Segment Start: INFORMATION PROVIDED
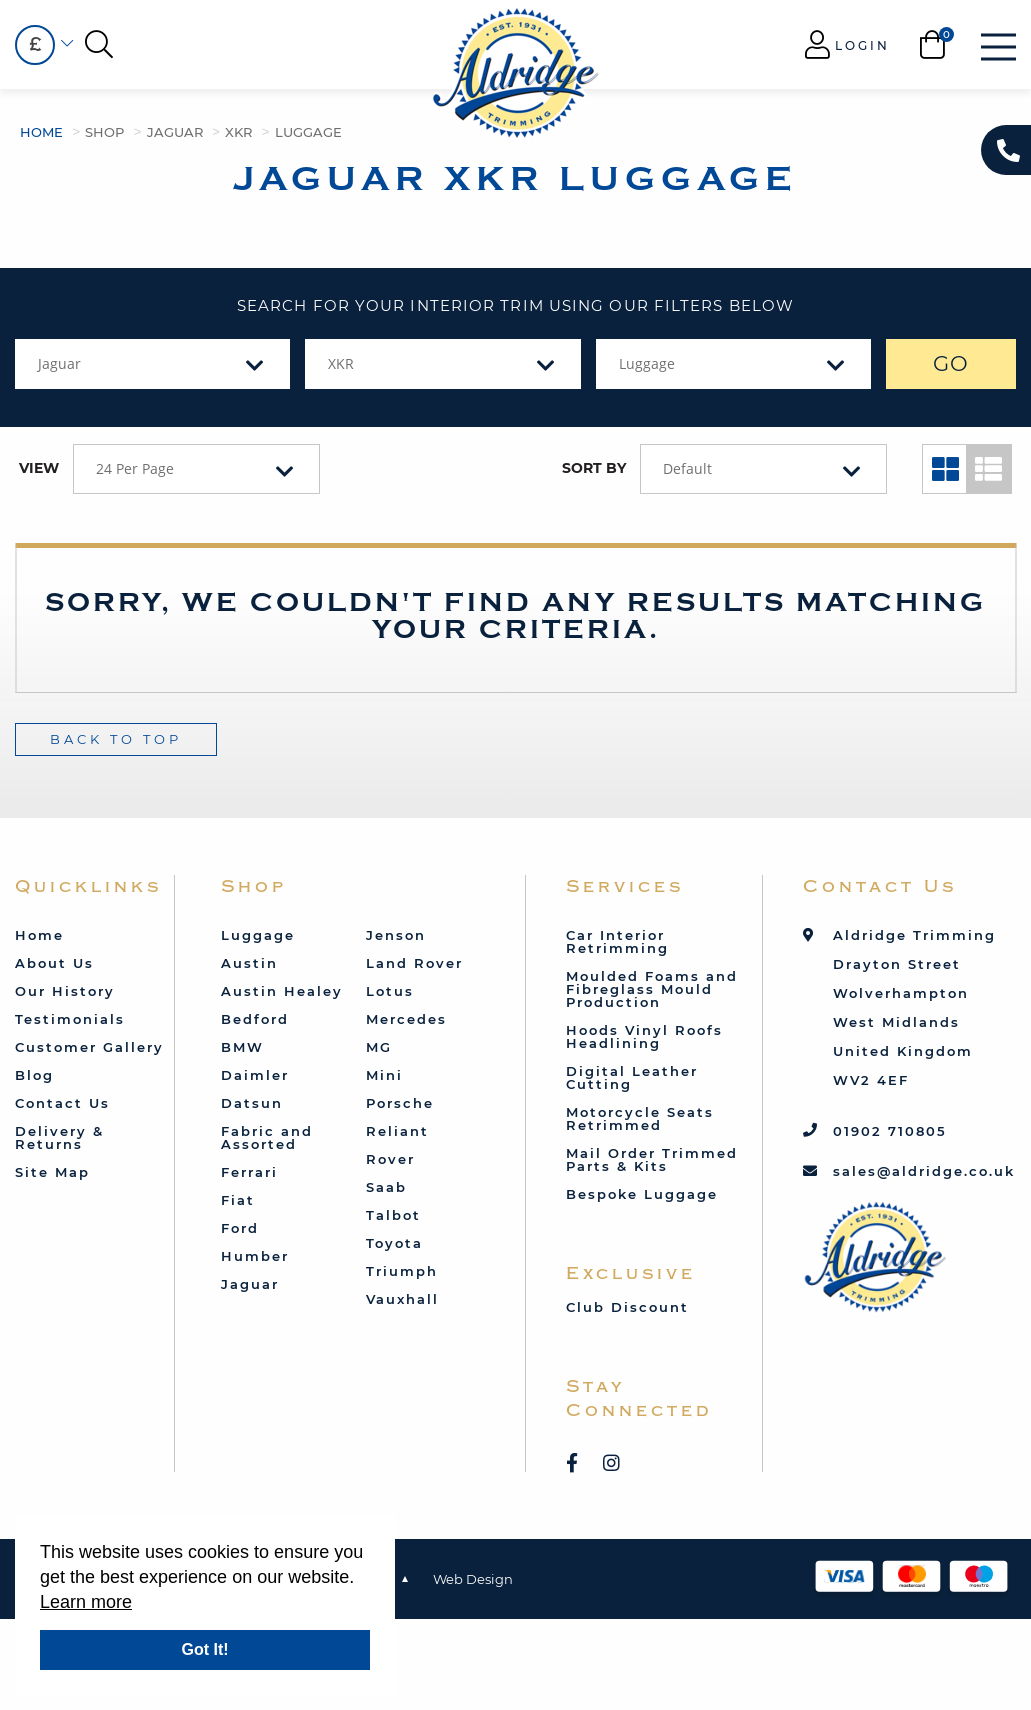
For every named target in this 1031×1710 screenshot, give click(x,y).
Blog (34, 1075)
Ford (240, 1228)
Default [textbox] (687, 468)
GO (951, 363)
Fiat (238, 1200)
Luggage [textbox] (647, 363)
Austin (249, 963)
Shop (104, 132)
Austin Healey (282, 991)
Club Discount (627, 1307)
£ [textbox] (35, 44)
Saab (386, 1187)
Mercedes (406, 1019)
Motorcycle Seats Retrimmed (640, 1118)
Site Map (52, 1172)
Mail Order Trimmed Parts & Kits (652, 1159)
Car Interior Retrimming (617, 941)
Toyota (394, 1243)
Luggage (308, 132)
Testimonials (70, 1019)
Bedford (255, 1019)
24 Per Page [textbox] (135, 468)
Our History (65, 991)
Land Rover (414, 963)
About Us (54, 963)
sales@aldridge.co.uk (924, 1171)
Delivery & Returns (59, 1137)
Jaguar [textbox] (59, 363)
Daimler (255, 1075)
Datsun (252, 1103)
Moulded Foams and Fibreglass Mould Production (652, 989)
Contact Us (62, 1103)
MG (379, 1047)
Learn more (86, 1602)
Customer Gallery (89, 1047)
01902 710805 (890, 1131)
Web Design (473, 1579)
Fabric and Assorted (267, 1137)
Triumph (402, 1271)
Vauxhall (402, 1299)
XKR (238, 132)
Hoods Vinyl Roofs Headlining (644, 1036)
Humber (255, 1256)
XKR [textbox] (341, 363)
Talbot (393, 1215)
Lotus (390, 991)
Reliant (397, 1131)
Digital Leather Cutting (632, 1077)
Segment End: INFORMATION PROVIDED
ASSIGNED TASK:
Copy the records shown above in their entirety and exactly; images are to be left out.

RESPONSE AREA:
For every named target in this 1031×1710 screenshot, give click(x,y).
Blog (34, 1075)
Ford (240, 1228)
Default [textbox] (687, 468)
GO (951, 363)
Fiat (238, 1200)
Luggage [textbox] (647, 363)
Austin (249, 963)
Shop (104, 132)
Austin Healey (282, 991)
Club Discount (627, 1307)
£ [textbox] (35, 44)
Saab (386, 1187)
Mercedes (406, 1019)
Motorcycle Seats Retrimmed (640, 1118)
Site Map (52, 1172)
Mail Order Trimmed Parts & Kits (652, 1159)
Car Interior Retrimming (617, 941)
Toyota (394, 1243)
Luggage (308, 132)
Testimonials (70, 1019)
Bedford (255, 1019)
24 Per Page [textbox] (135, 468)
Our History (65, 991)
Land Rover (414, 963)
About Us (54, 963)
sales@aldridge.co.uk (924, 1171)
Delivery & Returns (59, 1137)
Jaguar [textbox] (59, 363)
Daimler (255, 1075)
Datsun (252, 1103)
Moulded Foams and Fibreglass Mould Production (652, 989)
Contact Us (62, 1103)
MG (379, 1047)
Learn more (86, 1602)
Customer Gallery (89, 1047)
01902 710805 (890, 1131)
Web Design (473, 1579)
Fabric and Assorted (267, 1137)
Triumph (402, 1271)
Vauxhall (402, 1299)
XKR (238, 132)
Hoods Vinyl Roofs Headlining (644, 1036)
Humber (255, 1256)
XKR [textbox] (341, 363)
Talbot (393, 1215)
Lotus (390, 991)
Reliant (397, 1131)
Digital Leather Cutting (632, 1077)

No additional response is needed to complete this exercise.